Porém Fanon segue em busca de uma solução. Ele compreende esse
reflexo de afirmação de uma cultura continental africana ou árabe como uma
etapa de um processo em que os homens de cultura vão se desvinculando da
opressão colonial. Processo precedido pela total imersão na cultura do
colonizador, seguido de uma relação de exterioridade com o próprio povo (o
intelectual ainda usa das ferramentas da colonização), e finalmente culminado
por um período de combate à colonização (encontro das próprias ferramentas)
através de um despertar do povo promovido pela cultura nacional (ele
evidencia a importância da literatura nacional para esse intento).

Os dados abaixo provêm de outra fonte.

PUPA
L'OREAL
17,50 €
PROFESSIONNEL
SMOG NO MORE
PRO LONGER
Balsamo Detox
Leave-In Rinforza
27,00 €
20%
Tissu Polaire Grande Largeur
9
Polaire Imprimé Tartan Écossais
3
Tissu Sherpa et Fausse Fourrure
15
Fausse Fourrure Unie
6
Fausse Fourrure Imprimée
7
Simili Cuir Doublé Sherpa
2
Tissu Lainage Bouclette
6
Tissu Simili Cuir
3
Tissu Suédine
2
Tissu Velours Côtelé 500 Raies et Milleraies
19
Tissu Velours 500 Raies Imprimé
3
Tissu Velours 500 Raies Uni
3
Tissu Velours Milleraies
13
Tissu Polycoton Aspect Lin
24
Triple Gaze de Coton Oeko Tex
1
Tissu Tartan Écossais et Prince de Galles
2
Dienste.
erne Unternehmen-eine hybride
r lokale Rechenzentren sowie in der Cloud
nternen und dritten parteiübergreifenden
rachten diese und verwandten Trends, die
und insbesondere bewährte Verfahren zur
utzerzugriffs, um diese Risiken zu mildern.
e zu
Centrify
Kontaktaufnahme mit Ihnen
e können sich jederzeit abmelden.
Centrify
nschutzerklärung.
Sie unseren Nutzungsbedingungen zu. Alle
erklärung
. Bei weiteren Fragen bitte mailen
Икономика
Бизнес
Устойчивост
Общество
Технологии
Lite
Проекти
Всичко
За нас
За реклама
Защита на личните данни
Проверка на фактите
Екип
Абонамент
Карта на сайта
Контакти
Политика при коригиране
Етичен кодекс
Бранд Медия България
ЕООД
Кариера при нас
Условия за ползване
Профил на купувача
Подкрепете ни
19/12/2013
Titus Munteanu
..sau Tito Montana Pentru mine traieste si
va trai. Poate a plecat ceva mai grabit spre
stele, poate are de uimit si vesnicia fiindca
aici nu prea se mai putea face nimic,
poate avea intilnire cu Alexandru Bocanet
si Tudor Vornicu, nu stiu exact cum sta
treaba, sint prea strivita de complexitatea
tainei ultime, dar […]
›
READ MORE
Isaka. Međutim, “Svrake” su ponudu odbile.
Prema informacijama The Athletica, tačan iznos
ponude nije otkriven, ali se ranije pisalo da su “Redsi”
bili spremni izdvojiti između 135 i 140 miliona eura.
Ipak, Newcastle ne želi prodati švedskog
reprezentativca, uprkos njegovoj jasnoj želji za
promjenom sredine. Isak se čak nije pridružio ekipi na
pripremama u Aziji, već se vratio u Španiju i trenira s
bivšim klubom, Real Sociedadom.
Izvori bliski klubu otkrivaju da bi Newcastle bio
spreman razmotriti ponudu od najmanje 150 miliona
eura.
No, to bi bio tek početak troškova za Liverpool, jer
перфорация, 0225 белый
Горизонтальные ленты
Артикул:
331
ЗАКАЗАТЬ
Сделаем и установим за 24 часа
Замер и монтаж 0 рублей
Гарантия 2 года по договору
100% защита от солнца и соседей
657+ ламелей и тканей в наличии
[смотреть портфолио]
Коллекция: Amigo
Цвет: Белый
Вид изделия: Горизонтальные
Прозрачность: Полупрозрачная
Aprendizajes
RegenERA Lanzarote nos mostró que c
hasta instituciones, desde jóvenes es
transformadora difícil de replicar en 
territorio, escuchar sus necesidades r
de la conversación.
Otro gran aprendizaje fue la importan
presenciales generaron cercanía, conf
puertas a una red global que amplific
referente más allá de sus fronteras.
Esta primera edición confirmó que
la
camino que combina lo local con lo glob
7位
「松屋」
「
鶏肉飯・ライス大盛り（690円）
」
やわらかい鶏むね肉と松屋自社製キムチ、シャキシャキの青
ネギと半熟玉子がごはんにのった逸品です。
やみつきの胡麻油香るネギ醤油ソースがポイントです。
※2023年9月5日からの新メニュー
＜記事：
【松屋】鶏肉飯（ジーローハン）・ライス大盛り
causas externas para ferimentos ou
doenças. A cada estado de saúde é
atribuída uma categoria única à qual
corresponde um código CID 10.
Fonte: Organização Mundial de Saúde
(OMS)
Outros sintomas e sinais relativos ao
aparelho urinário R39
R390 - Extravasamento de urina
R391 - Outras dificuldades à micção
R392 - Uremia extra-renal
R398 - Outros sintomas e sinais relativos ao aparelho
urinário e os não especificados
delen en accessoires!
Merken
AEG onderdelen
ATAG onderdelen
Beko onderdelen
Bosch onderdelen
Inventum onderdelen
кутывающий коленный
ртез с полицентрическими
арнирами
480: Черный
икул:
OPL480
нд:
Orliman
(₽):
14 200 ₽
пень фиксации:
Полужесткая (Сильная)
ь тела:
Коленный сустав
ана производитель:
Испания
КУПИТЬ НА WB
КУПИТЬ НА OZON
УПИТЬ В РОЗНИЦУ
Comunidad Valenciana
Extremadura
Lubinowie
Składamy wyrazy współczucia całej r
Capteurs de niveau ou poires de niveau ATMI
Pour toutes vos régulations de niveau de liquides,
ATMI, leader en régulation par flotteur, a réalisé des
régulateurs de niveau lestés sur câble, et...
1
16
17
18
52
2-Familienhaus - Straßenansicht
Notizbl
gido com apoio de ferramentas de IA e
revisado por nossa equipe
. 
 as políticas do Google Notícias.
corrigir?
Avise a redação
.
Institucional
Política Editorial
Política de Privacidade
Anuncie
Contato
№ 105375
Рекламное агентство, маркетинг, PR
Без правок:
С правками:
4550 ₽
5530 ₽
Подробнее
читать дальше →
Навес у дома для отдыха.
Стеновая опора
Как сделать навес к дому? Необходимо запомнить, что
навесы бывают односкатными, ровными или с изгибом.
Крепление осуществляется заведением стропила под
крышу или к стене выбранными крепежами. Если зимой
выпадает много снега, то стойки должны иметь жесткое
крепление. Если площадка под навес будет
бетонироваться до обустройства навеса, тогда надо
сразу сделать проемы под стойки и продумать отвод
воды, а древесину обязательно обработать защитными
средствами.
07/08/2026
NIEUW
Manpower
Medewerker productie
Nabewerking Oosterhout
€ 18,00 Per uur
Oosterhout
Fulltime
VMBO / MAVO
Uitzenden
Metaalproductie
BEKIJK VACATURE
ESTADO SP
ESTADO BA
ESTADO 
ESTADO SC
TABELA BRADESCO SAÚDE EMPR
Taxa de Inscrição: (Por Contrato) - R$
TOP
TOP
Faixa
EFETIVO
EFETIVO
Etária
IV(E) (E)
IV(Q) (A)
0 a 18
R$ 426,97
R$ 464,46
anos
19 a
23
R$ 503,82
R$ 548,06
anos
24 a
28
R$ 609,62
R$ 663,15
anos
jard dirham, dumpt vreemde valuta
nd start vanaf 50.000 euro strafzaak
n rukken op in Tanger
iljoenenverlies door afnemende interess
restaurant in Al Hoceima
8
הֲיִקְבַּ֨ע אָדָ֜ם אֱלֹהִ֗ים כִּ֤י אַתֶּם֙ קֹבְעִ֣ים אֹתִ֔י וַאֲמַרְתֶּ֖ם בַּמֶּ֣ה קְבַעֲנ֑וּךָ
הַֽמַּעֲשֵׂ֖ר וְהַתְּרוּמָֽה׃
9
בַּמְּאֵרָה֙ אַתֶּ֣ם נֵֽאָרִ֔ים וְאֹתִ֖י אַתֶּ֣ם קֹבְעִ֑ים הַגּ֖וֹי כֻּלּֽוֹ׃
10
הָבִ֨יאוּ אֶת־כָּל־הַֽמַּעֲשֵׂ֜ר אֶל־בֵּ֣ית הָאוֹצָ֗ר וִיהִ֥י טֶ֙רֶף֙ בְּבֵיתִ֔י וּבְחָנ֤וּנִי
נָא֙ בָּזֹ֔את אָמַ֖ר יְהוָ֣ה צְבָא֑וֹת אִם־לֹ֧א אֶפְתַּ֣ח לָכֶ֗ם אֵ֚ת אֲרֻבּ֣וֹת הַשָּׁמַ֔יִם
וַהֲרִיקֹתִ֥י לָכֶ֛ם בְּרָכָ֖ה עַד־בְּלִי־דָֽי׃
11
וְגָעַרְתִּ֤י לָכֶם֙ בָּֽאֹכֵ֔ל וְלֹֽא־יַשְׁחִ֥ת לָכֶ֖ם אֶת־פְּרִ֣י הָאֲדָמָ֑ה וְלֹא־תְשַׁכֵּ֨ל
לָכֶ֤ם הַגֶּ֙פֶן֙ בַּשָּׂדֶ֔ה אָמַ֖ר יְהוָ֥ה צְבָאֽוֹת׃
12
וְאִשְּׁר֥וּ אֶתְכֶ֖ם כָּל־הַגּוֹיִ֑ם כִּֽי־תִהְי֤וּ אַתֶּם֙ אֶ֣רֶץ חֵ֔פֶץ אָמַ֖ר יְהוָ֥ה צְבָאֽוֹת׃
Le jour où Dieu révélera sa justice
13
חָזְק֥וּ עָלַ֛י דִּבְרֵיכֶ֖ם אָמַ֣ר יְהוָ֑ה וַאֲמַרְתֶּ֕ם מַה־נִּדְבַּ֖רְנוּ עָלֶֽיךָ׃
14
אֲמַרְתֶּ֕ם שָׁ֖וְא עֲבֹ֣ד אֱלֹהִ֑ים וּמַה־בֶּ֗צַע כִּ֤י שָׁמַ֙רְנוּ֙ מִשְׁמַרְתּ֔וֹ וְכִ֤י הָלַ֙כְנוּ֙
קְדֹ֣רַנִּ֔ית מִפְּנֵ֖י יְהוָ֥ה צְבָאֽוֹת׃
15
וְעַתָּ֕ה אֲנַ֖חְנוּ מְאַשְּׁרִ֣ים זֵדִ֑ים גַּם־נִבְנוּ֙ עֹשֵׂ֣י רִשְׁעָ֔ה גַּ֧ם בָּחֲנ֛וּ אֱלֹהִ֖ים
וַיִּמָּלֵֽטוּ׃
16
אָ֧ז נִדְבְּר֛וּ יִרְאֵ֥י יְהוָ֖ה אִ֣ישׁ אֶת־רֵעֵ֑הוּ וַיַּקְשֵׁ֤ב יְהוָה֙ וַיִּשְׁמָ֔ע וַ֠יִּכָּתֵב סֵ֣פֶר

Contudo, Fanon não reduz sua análise pela via da cultura e da
consciência, ele se posiciona conforme o materialismo dialético ao afirmar que
o testemunho da nação não se dá apenas pela cultura, mas pelo combate que
o povo conduz contra as forças de ocupação (legitimação pela luta). Para
Fanon, não basta recriar um passado que não existe mais, mas sim
reinterpretar a realidade da colonização pela óptica do povo. Estando ciente de
todo o processo colonizador, o homem de cultura deve guiar seu povo por um
caminho construído pelos próprios pressupostos civilizatórios. Essa olhada
para o passado nunca é descontextualizada, e sempre deve ter o objetivo de
alavancar o povo para o futuro.
Pontua-se usando as palavras de Fanon: “Não se pode querer o
esplendor de uma cultura africana se não se contribui concretamente para a
existência das condições dessa cultura, isto é, para a libertação do continente”.